The remit of the Transformation Project, which was launched with a public competition in 2021,4 included re-orienting the interiors of ISM and MM to improve the accessibility and interpretation spaces of the but also to consider how to incorporate the docks and wider waterfront area into the story of Liverpool. Since the waterfront shifted towards a site of leisure in the 1980s, many areas remained shaped by their industrial past and were hard to access and little used as a result. The Canning Graving Docks, where ships (including slave ships) had been refitted and repaired since the 1700s,
are large spaces which were either empty or contained decaying ships inaccessible to the public. Thus, improving the public’s ability to visit and engage directly with these spaces was a key aim of the overall project.
From the beginning of the current project, clear processes were established with representatives from various communities to co-produce the outcomes. These include representatives from different ethnic communities, but also historic and maritime associations within the city. For example, since the opening of ISM in 2007, the RESPECT group5 was established to improve the representation of historic and present-day inequalities in the museum’s spaces. RESPECT now provides strategic advice and support across NML’s activities and is an important advisory group for the Waterfront Transformation Project. Elsewhere, local creative organisations such as Writing on the Wall and 20 Stories High brought their expertise on storytelling and engaging with under-represented communities through the arts into dialogue with museum and planning professionals. Other expert groups include maritime historians (both professional/academic and independent scholars) and historians of transatlantic slavery. For instance, NML staff have been working with the Liverpool Black History Research Group to explore the history of who lived and worked the historic docks.6 This approach has been important in ensuring co-production of the new waterfront feels genuine rather than tokenistic and involves communities throughout the entire process. As noted above, this has been an extended process which has taken decades since the first attempts to do justice to Liverpool’s past.

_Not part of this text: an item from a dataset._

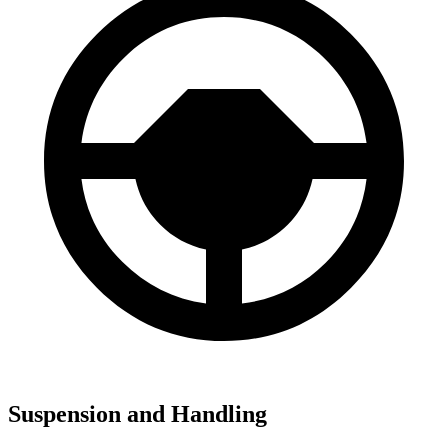
Suspension and Handling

Emerging Outcomes and Ongoing Developments
The Waterfront Transformation remains in progress as we write in 2025. With funding secured from the National Heritage Lottery Fund and the UK Government’s Levelling Up Fund, work has started on the major redevelopment of the interiors of the Maritime Museum and International Slavery Museum. In the next phases, the Canning Graving Dock will form the centrepiece of the Waterfront’s outdoor spaces. Architecture firm Feilden Clegg Bradley Studios and National Museums Liverpool are working with multiple partners to develop the Dr Martin Luther King Jr. building and the Hartley Pavilion. Inter alia, this will involve a prominent new entrance to ISM, improving visitor orientation and opportunities for reflection, while developing MM as a multifunctional space, facilitating community collaboration, events, and educational activity.

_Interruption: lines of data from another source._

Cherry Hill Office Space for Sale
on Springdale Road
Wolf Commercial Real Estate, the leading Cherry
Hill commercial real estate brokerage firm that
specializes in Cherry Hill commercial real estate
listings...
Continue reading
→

The collective nature of the Project is encapsulated by Ralph Appelbaum Associates, who are contracted to redesign MM’s and ISM’s exhibition spaces, when they state: “Together, we will honour Liverpool’s Waterfront as a sacred ground – a place that reverberates with the sights, sounds and souls of all those connected to its global history.” The significance of such an endeavour for building an inclusive story of the colonial pasts of major European cities like Liverpool means
that many should be interested in the Waterfront Transformation Project’s eventual outcomes.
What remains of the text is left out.